Hey! My name is Marley and this is my health advice blog. Maintaining your health is easy when you are young. However, as you get older, you may develop illnesses and disorders as a result of your lifestyle choices. When I hit the age of 50 years old, I suddenly realised that I had a lot of problems which I had been ignoring for a long time. I decided to visit my doctor and seek help. Over the past year, I have worked closely with my doctor to improve my lifestyle and my health. I hope my blog inspires you to do the same.
Most older women have some menopausal symptoms. These may be mild in some people and more severe in others. If you think you might be starting to go through menopause, then you may wonder if some of the physical and psychological symptoms you're having are caused by this change in life.
For example, you may be experiencing problems sleeping that you've not had in the past. How might menopause affect your sleep, and what can you do about it?
How Menopause Affects Sleep
If you're menopausal, you may find that it is really hard to get a good night's sleep. You may have the odd night where your sleep is disrupted, or this may be a fairly constant thing for you at the moment. For example, you may have one or more of the following symptoms:
Night sweats are a common menopausal problem. You may wake up one or more times in the night feeling very hot and sweaty. Your sweats may be so bad that you have to change your night clothes or even your bedding.

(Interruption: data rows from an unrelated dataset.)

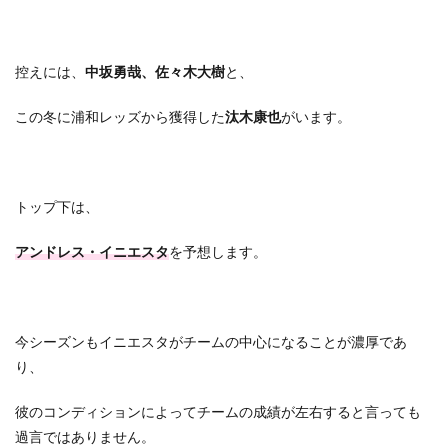
控えには、
中坂勇哉、佐々木大樹
と、
この冬に浦和レッズから獲得した
汰木康也
がいます。
トップ下は、
アンドレス・イニエスタ
を予想します。
今シーズンもイニエスタがチームの中心になることが濃厚であ
り、
彼のコンディションによってチームの成績が左右すると言っても
過言ではありません。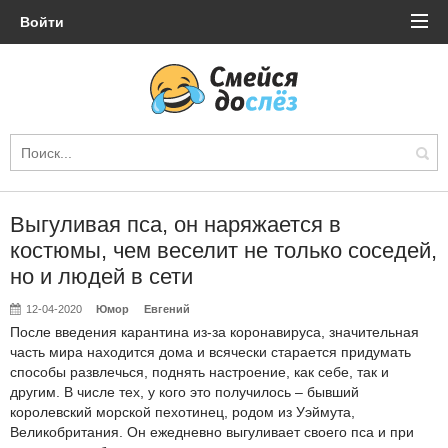
Войти
Выгуливая пса, он наряжается в
костюмы, чем веселит не только соседей,
но и людей в сети
12-04-2020
Юмор
Евгений
После введения карантина из-за коронавируса, значительная
часть мира находится дома и всячески старается придумать
способы развлечься, поднять настроение, как себе, так и
другим. В числе тех, у кого это получилось – бывший
королевский морской пехотинец, родом из Уэймута,
Великобритания. Он ежедневно выгуливает своего пса и при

If menopause is affecting your sleep, you may find that you are suffering from insomnia. This may be down to changing oestrogen levels, which affects your natural body clock. So, for example, you may find it hard to get to sleep. Or, you may wake up in the middle of the night or at an earlier hour than normal and find that you can't get back to sleep.
Menopause can affect your moods. This may be down to lower progesterone levels. If you are depressed or anxious, then you may find it harder to get to sleep and to have a good quality of sleep when you do actually manage to drop off.

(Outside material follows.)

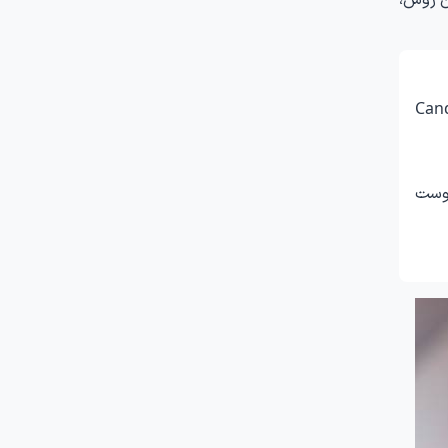
Cand
پوست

Whatever the reason for your sleep disruption, your lack of sleep is also likely to affect your life during the day. You may feel tired all the time and find it harder to cope.

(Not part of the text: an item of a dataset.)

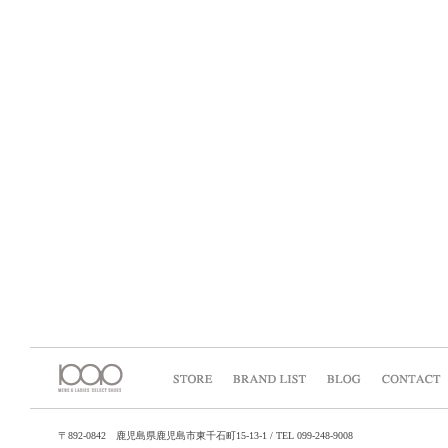
〒892-0842 鹿児島県鹿児島市東千石町15-13-1 / TEL 099-248-9008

What to Do if Menopause Disrupts Your Sleep
If you aren't sleeping normally and think you are about to start the menopause or are going through it already, then talk to one of the GPs at your medical clinic. They can check if your sleep problems are menopausal or whether they have another cause.
If the menopause is the issue, then your GP can help. For example, they may suggest medications or hormone replacement therapy that can address some of the symptoms that affect your sleep. They can also give you lifestyle tips that may help.